Пино надеялся получить хотя бы немножко горячей поленты с маслом ради первого знакомства, а вместо этого ему сунули в руку длинный ивовый прут и повели знакомить с утками.
— Видишь? Их двенадцать. Пересчитай. Ты умеешь считать?
Пино не был уверен в том, что сможет сосчитать их, не сбившись, но вспомнил наставления матери и решительно ответил: да, умеет.
— Тогда веди их на луг, тот, что у запруды: если они захотят в воду, дай им немного поплавать, но смотри, чтобы далеко не ушли. В полдень возвращайся. И чтобы все утки были целы. Понял? Ступай.
Она обращалась с ним так грубо, что мальчика охватило желание удрать от нее тотчас же, но он вспомнил, какую барабанную дробь выбивали на его спине кулаки отца, — он нещадно колотил Пино. И чтобы не сказать женщине ничего плохого в ответ, он проглотил слюну, как после дозы слабительного. Хорошо еще, что утки, крякая, обступили его тесным кольцом, суетливо лезли к нему поближе и старались дотянуться клювами до его рук. Одна из них ткнулась чуть не в самое лицо, будто хотела поцеловать. Да, они уже всячески выказывали ему свою привязанность. Но он не обольщался, зная, что их привлекает лишь кусок хлеба к его руке.
Он вышел со двора, гоня уток перед собой. У плотины он чуть было не поддался соблазну повернуть к своему дому, но заметил, что хозяйка наблюдает за ним, и потащился прямо. Впрочем, это только так говорится — прямо. На самом деле, утки, потеряв всякую надежду получить хлеб, разбрелись кто куда. Пришлось немало потрудиться, побегать с прутиком в руке, чтобы собрать их. Они, хоть и с трудом, переваливались с боку на бок и были глупы на вид, однако же двигались быстро да еще претендовали на независимость. Только одна из них, та, что плелась в хвосте, то и дело падала и растягивалась на земле, потому что была хромая.

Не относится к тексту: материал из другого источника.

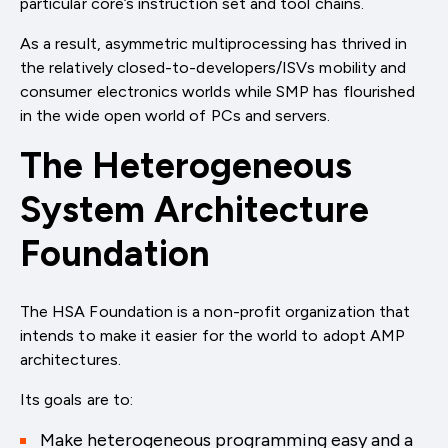
particular core’s instruction set and tool chains.
As a result, asymmetric multiprocessing has thrived in
the relatively closed-to-developers/ISVs mobility and
consumer electronics worlds while SMP has flourished
in the wide open world of PCs and servers.
The Heterogeneous
System Architecture
Foundation
The HSA Foundation is a non-profit organization that
intends to make it easier for the world to adopt AMP
architectures.
Its goals are to:
Make heterogeneous programming easy and a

Кое-как с божьей помощью добрались они до запруды и спустились вниз, к лугу на берегу реки. Пино облегченно вздохнул, а утки закрякали от радости, вытягивая вверх своп огромные желтые и серые клювы, которые казались картонными носами, как у карнавальных масок. От реки веяло свежестью и пахло водяными лилиями. Но истинно поэтическую радость доставили душе Пино и его уткам те бесчисленные улитки, которые сплошной коркой, словно проказа, облепили прибрежные кусты.
Стоял август, и было жарко далее внизу, у реки. Комары как бы рождались прямо из травы и, залезая в штаны Пино, кусали его зад без всякого стеснения. Не привыкший к подобным напастям Пино распустил уток, которые накинулись на кусты и принялись высасывать улиток из ракушек, а сам погрузился в воспоминания. Ему представилось, что он еще там, на лугу, по ту сторону запруды. Он ссорится и дерется с братьями из-за землеройки, попавшей в капкан, который они смастерили все вместе. Зверек с блестящими и острыми, как кончик иглы, глазками бьется о тростниковые стенки маленького, с кулак, капкана. Девчонки с плачем разбегаются — перепугались этого чудища. И слышно, как в доме мать бранится с дедом. Там, внизу, в его доме, грустно и неспокойно. И хотя здесь, на лугу, где толстые утки Марты Билси свирепо расправляются с улитками, все тихо, на душе у Пино сумрачно и тревожно, потому что сердце его осталось там, внизу.
Когда, насытившись, утки собрались в круг, будто хотели посовещаться, Пино воспользовался этим, чтобы сосчитать их. Одна, две, три; одна, две, три; он считал их группами, но ему никак не удавалось насчитать двенадцать. Тогда он решил разогнать утиный совет и заставить их двигаться.
Удар прута — и утки вытянулись в одну линию. Тут он заметил, что они отличаются друг от друга: у одной голова — серая, у другой — бурая, у третьей — желтая, а синие кончики крыльев у них, оказывается, разных оттенков. Это открытие очень его обрадовало, оно помогало установить, все ли они здесь.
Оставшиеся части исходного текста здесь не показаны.